Flowchart of Allogeneic CAR-T Therapy Involving AECUS Technology
Edited T cells will be cryopreserved in canisters and distributed to hospitals nationwide, enabling immediate administration to patients upon initiation of CAR-T therapy, thereby eliminating the need to wait for manufacturing.Meanwhile,CAR-T therapy can attack and eliminate cancer cells without harming the patient.. Once the CAR-T cells have completed their function, the patient’s immune system will clear the remaining CAR-T cells on its own. As treatment progresses in cancer patients and the donor T cells disappear, the patient’s immune system gradually recovers.
Currently, Precision BioSciences is developing multiple off-the-shelf allogeneic CAR-T cell therapy candidates, aiming to provide potential treatment options for patients with hematologic disorders and blood cancers.The candidate drugs that have entered the clinical stage mainly target mantle cell lymphoma, relapsed/refractory (R/R) B-cell precursor acute lymphoblastic leukemia, and R/R multiple myeloma. Among them, PBCAR0191 and PBCAR269A are currentlyHas received FDA Fast Track Designation and Orphan Drug Designation, PBCAR19B'sThe Investigational New Drug (IND) application was also accepted by the FDA on January 19, 2021.。
As a research and technology-driven company, Precision BioSciences has consistently maintained R&D expenditures significantly higher than general and administrative expenses since its establishment in 2006, accounting for 75% or more of total operating costs. Except for 2021, when R&D spending was comparable to the company’s revenue, R&D expenditures from 2018 to 2020 exceeded four times the annual revenue each year.
Precision BioSciences’ Revenue and Operating Expenses, 2018–2022 (Source: Company Annual Reports)
Substantial R&D expenditures naturally rely on support from investment institutions. To date, Precision has raised nearly $400 million through financing and public stock offerings. In its Series B financing round in 2018, it secured $110 million provided by 38 investment firms. The company completed its IPO the following year, raising a total of $145.4 million.
Precision BioSciences Historical Financing Overview (Source: Crunchbase)
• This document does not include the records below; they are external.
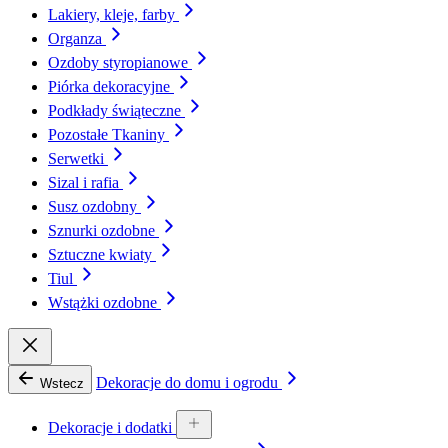
Lakiery, kleje, farby
Organza
Ozdoby styropianowe
Piórka dekoracyjne
Podkłady świąteczne
Pozostałe Tkaniny
Serwetki
Sizal i rafia
Susz ozdobny
Sznurki ozdobne
Sztuczne kwiaty
Tiul
Wstążki ozdobne
Dekoracje do domu i ogrodu
Wstecz
Dekoracje i dodatki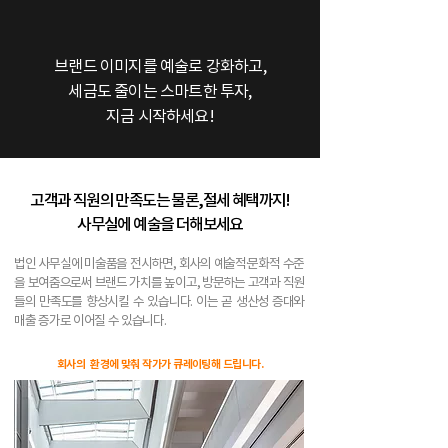
브랜드 이미지를 예술로 강화하고,
세금도 줄이는 스마트한 투자,
지금 시작하세요!
고객과 직원의 만족도는 물론,절세 혜택까지!
사무실에 예술을 더해보세요
법인 사무실에 미술품을 전시하면, 회사의 예술적·문화적 수준
을 보여줌으로써 브랜드 가치를 높이고, 방문하는 고객과 직원
들의 만족도를 향상시킬 수 있습니다. 이는 곧 생산성 증대와
매출 증가로 이어질 수 있습니다.
회사의 환경에 맞춰 작가가 큐레이팅해 드립니다.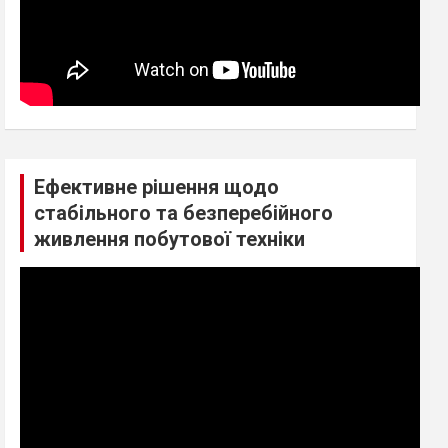
Ефективне рішення щодо
стабільного та безперебійного
живлення побутової техніки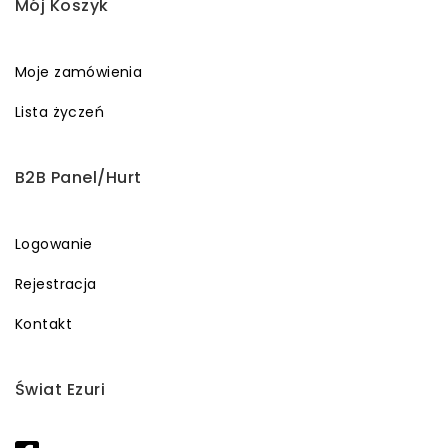
Mój Koszyk
Moje zamówienia
Lista życzeń
B2B Panel/Hurt
Logowanie
Rejestracja
Kontakt
Świat Ezuri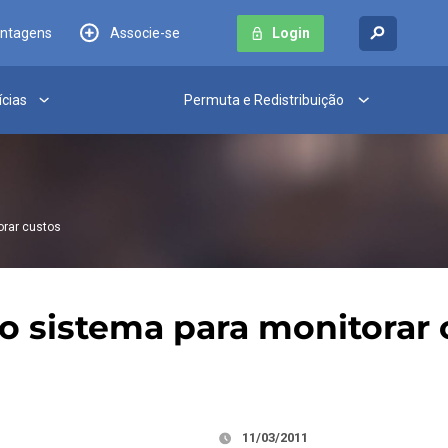
antagens
Associe-se
Login
ícias
Permuta e Redistribuição
orar custos
o sistema para monitorar 
11/03/2011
Hard work pays off: Precision was named “Top 10 Gene Editing Companies Worldwide”. To facilitate the transition from laboratory research to commercialization, Precision has also equipped its cGMP-compliant, dedicated manufacturing facility, MCAT, with over 33,800 square feet of space and four cleanrooms for the production of CAR-T cells, mRNA, and AAV, as well as for the development of its allogeneic CAR-T immunotherapy platform.
Through this collaboration with Novartis, Precision has extended its cash runway into the second quarter of 2024. We are confident that the precise tunability of ARCUS nucleases and the high efficacy of CAR-T therapy will unlock greater possibilities in the future, and we look forward to seeing more CAR-T candidate drugs for various cancers gain FDA approval for market launch.